We got through the introductory pleasantries in next to no time, Tracy seeming to want to propel the meeting along at a rate of knots for reasons I could guess only too well.
‘So, Mr Black, what can I do for you?’ He placed his hands together in front of him, like a Buddha idol.
‘Tell me about Michael Seagrave.’
‘Oh, I hope you won’t find your visit to London too disappointing, Mr Black, for I don’t know that much about him. And what I do know is pretty old hat by now. I know next to nothing of his recent life, beyond what Miss Spencer-King has told me.’
‘No, it’s his background that I’m more interested in, Mr Trenchard.’
‘Well, where would you like to begin?’
‘At the beginning, when you first met him.’
He glanced at Tracy. ‘I’ve told Miss Spencer-King some of this already. I apologize for any repetition.’
She smiled her forgiveness and he began.
‘I first met Michael Seagrave some years ago in a hotel in Brighton, where I was staying ...’ He stopped awkwardly, then added, ‘... with my wife and, er, there was this very handsome young man obviously employed by the hotel as a professional dancing partner for unescorted ladies at the thé dansant and in the ballroom of an evening.
‘His dark good looks certainly seemed to command interest from the female g
uests, so, at the end of the weekend, I approached him and asked if he had ever thought of becoming an actor. Well, he expressed some interest in the idea, so I left him my card. When the summer season was over, he turned up at these offices to see me and, to cut a long story short, I took him on my books.
‘He was, as I remember, almost twenty then and I managed to get him a few non-speaking roles in various second features and the odd part in provincial rep. But somehow, he did not seem to attract the attention of those who matter in this business, nor quite have the impact that his looks really promised.’
Trenchard shrugged. ‘Maybe he didn’t work at it enough. Or people were put off a little by his manner. I found he tended to lord it a little and he really did not have the experience to justify such an attitude. And he was very impatient too. Always berating me for not landing him star parts from day one. Michael Seagrave was a young man in a hurry and he thought I was being dozy.’
‘Did he make any particular friends at that time?’
His moon face broke into a sly smile. ‘Lady friends, do you mean?’
‘Yes. Or any others that spring to mind.’
‘Young Michael, I’m afraid, was more successful with the ladies than with us men. Men just didn’t seem to go for him. Maybe they saw him as too much of a rival, I don’t know. Anyway, he more than made up for it with the ladies, from all accounts. I’ve had more than one actress sobbing over him in this very office, I can tell you.’

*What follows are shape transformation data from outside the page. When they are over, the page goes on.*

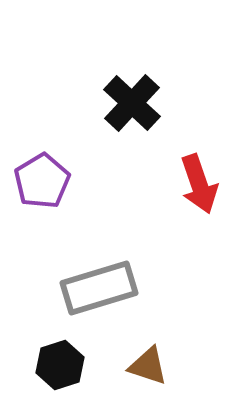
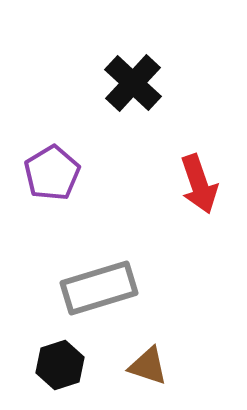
black cross: moved 1 px right, 20 px up
purple pentagon: moved 10 px right, 8 px up
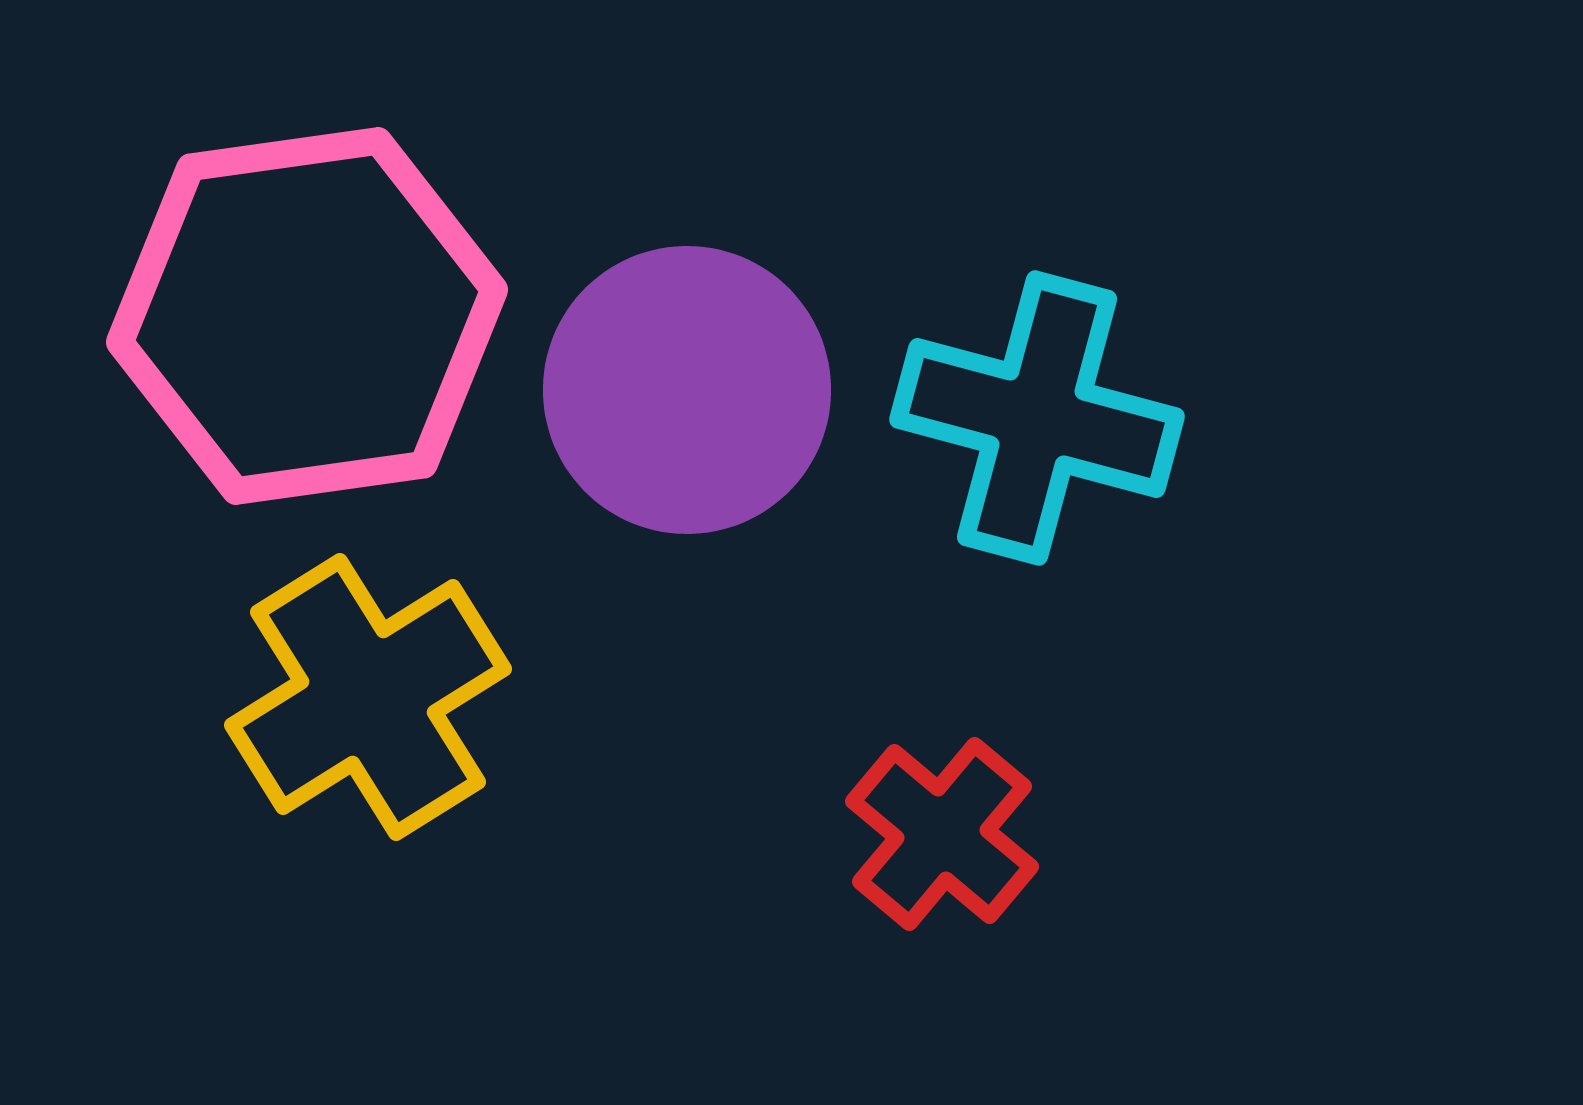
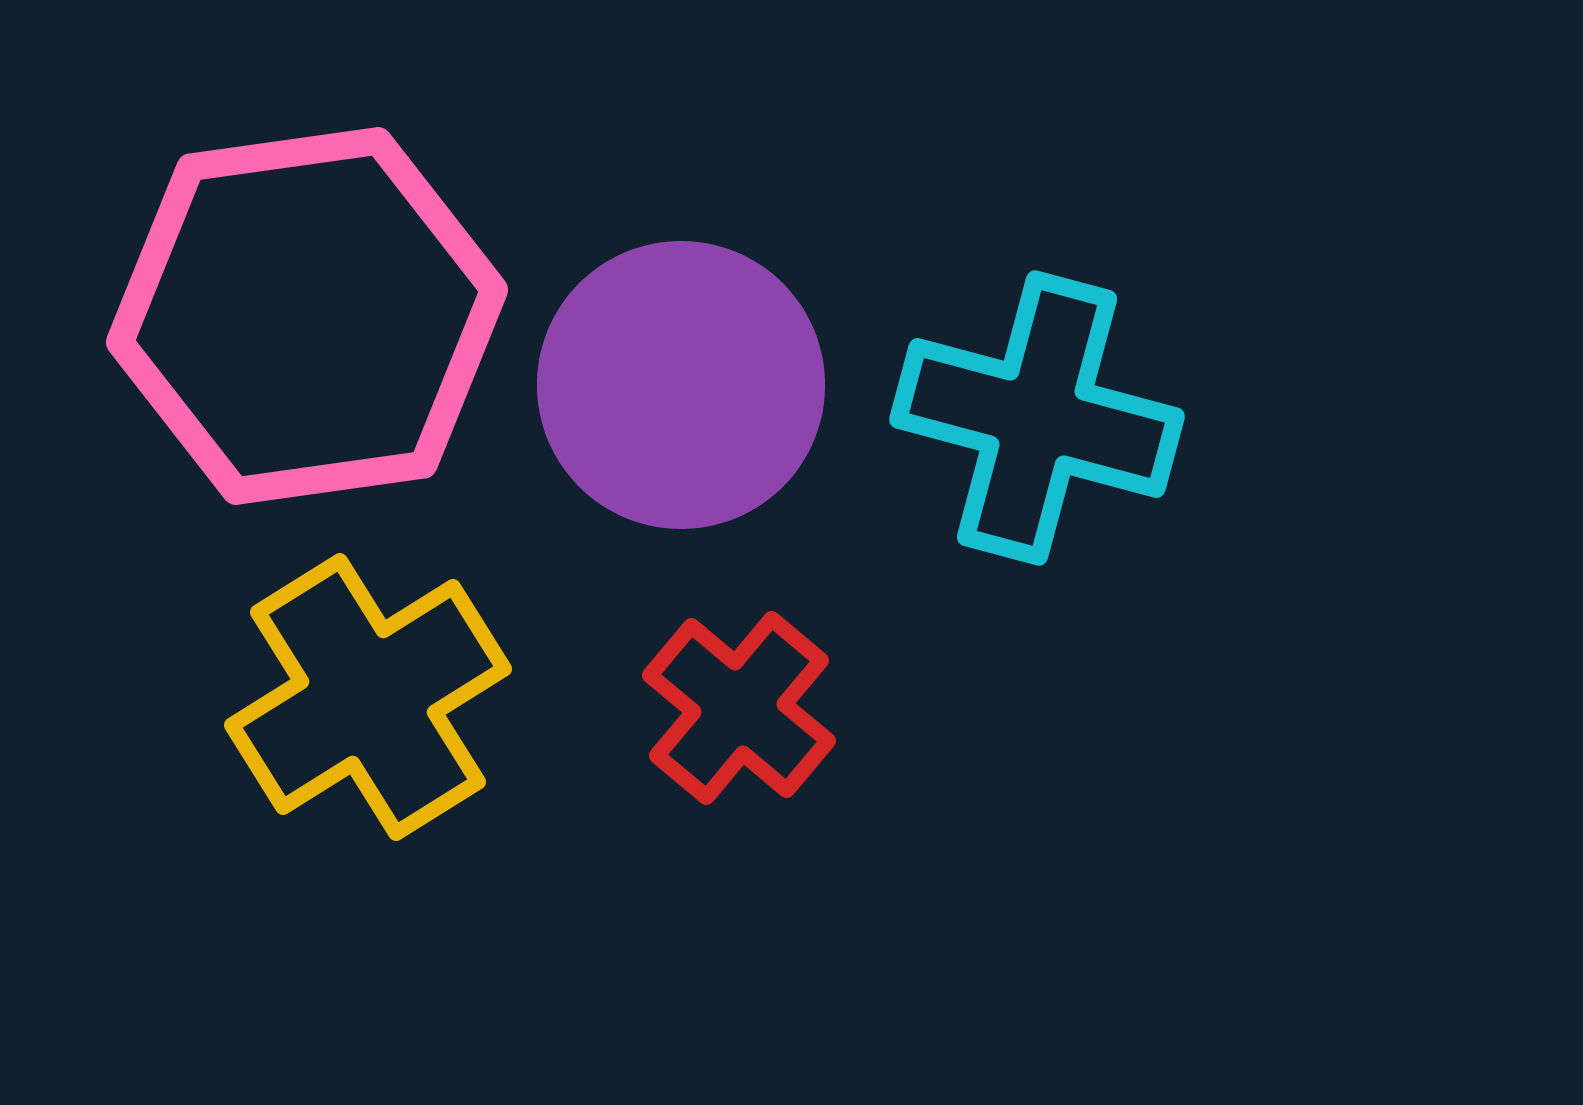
purple circle: moved 6 px left, 5 px up
red cross: moved 203 px left, 126 px up
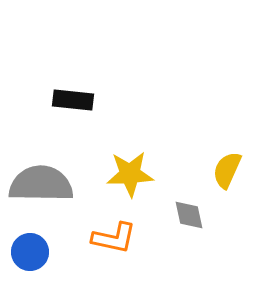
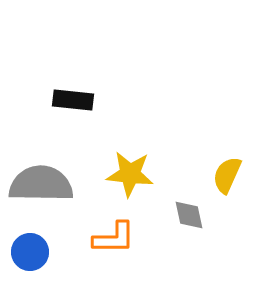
yellow semicircle: moved 5 px down
yellow star: rotated 9 degrees clockwise
orange L-shape: rotated 12 degrees counterclockwise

‘He loved them and left them?’
He nodded. ‘Occasionally, they left him, I suppose, when they discovered his true nature.’

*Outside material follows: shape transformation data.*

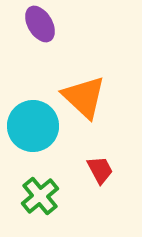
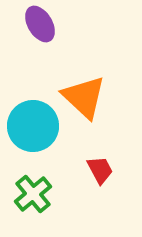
green cross: moved 7 px left, 2 px up
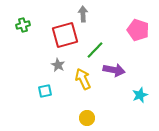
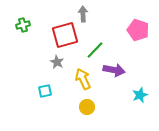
gray star: moved 1 px left, 3 px up
yellow circle: moved 11 px up
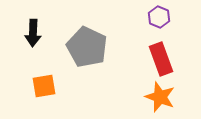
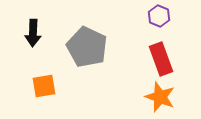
purple hexagon: moved 1 px up
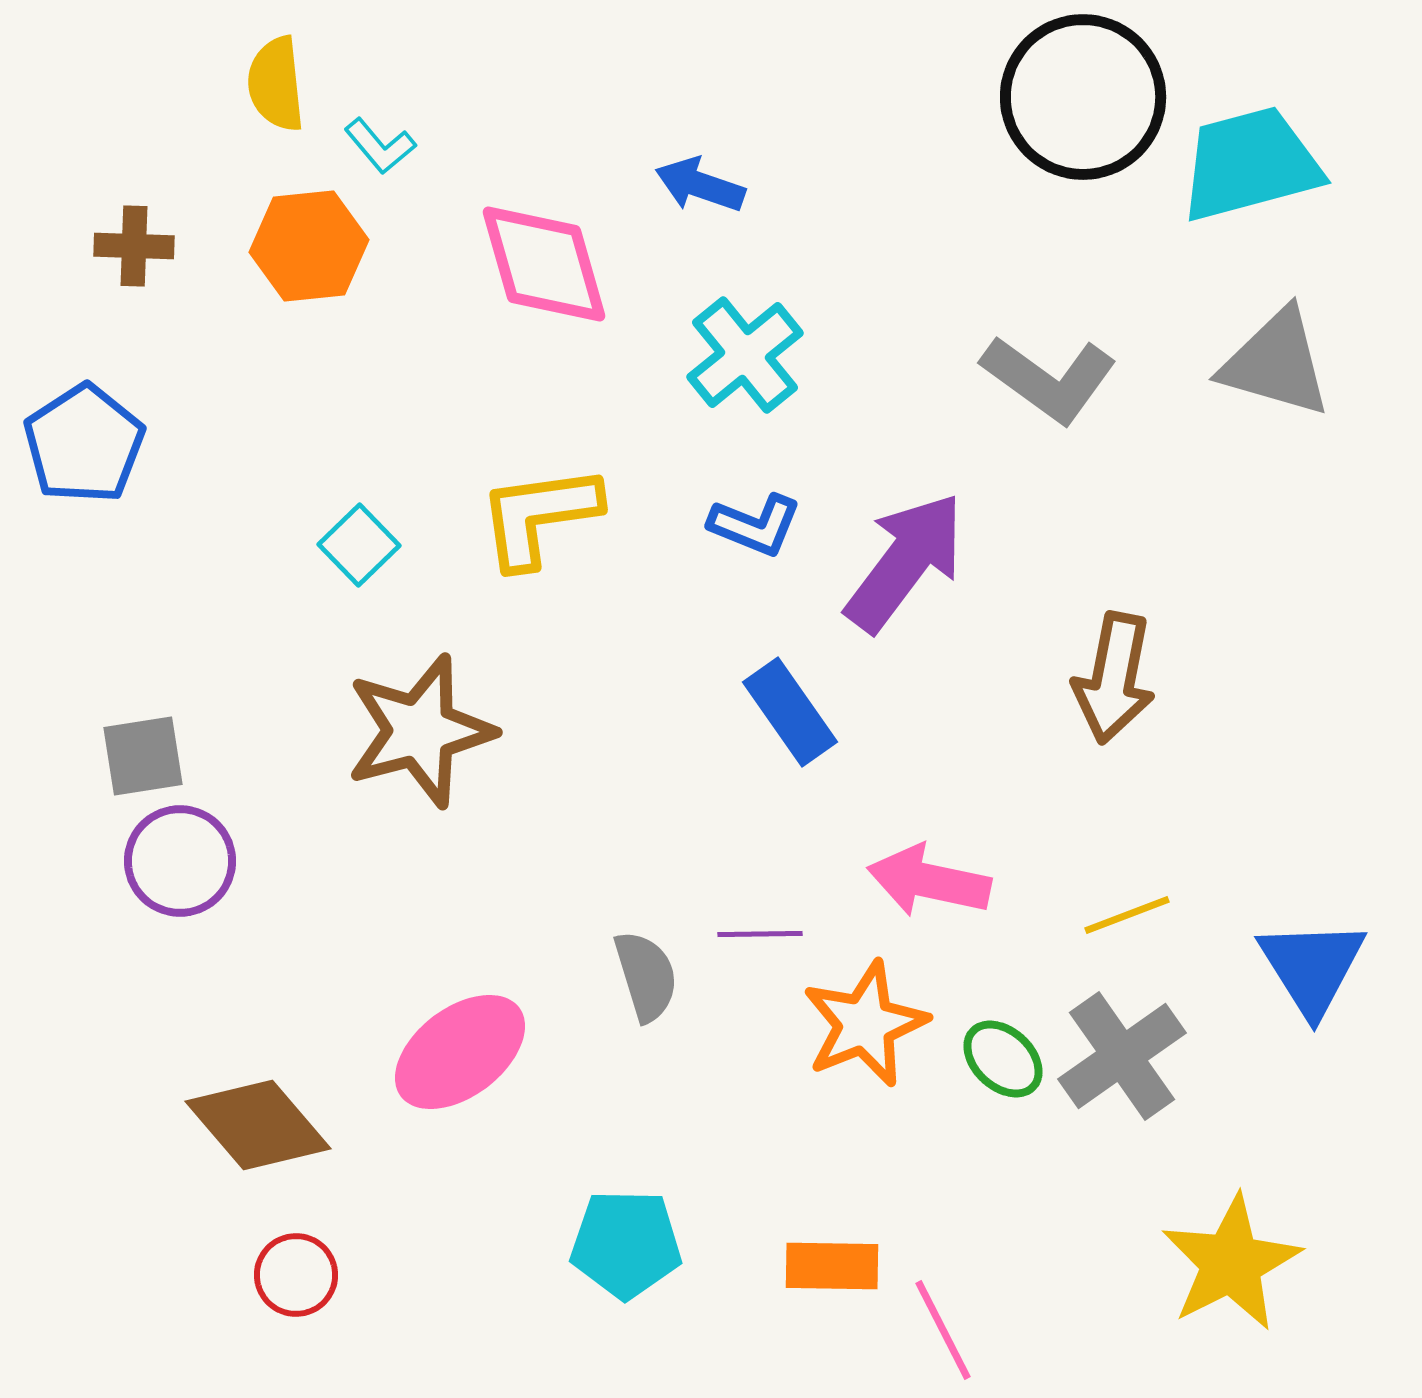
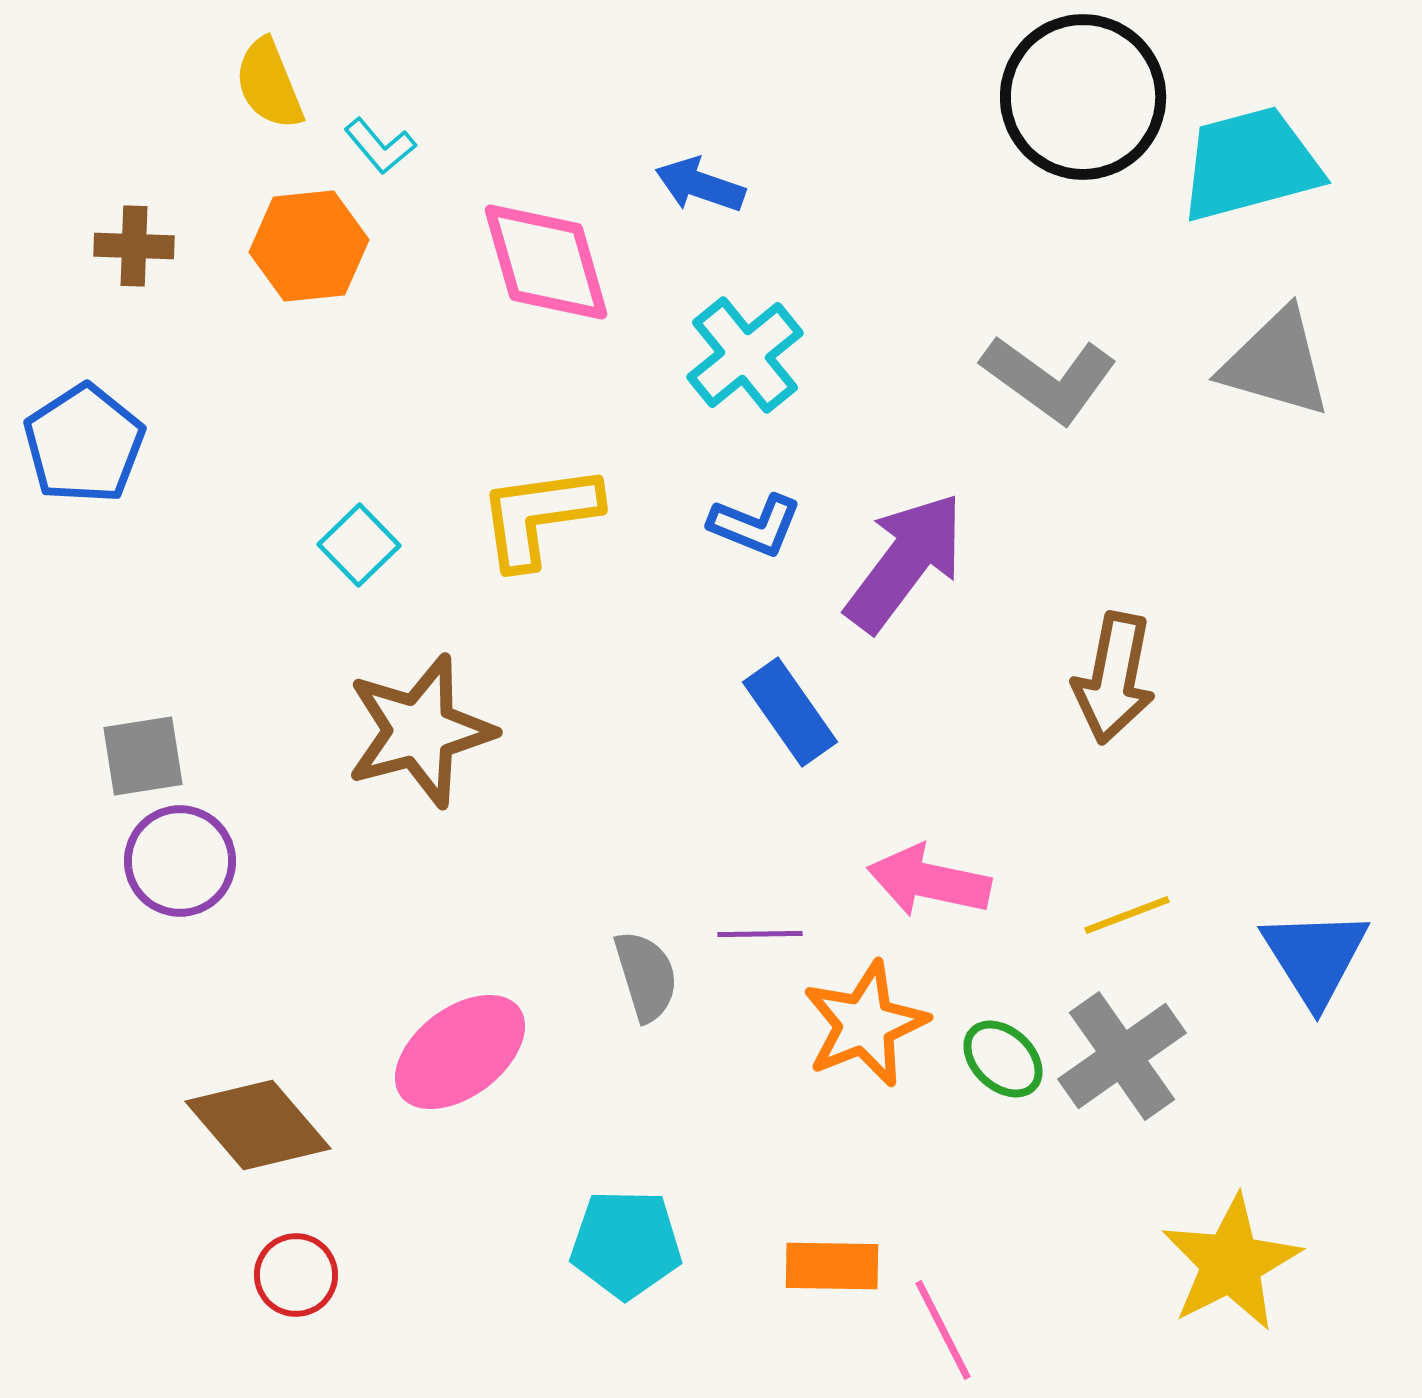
yellow semicircle: moved 7 px left; rotated 16 degrees counterclockwise
pink diamond: moved 2 px right, 2 px up
blue triangle: moved 3 px right, 10 px up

‘Remember any in particular?’
‘Not that would interest you, I would have thought.’ He fingered his beard. ‘There was one, though.’
‘What happened? Do you remember her name?’
‘Yes,’ he said reflectively. ‘She was one of Cochrane’s young ladies, in the chorus. Cute little thing. Nifty at tap.’
‘Was? Do you mean she is no longer on the stage, or what?’
‘No longer doing anything, I’m afraid. She took her own life. Electric heater in the bath. Soon after Michael and she split up, apparently.’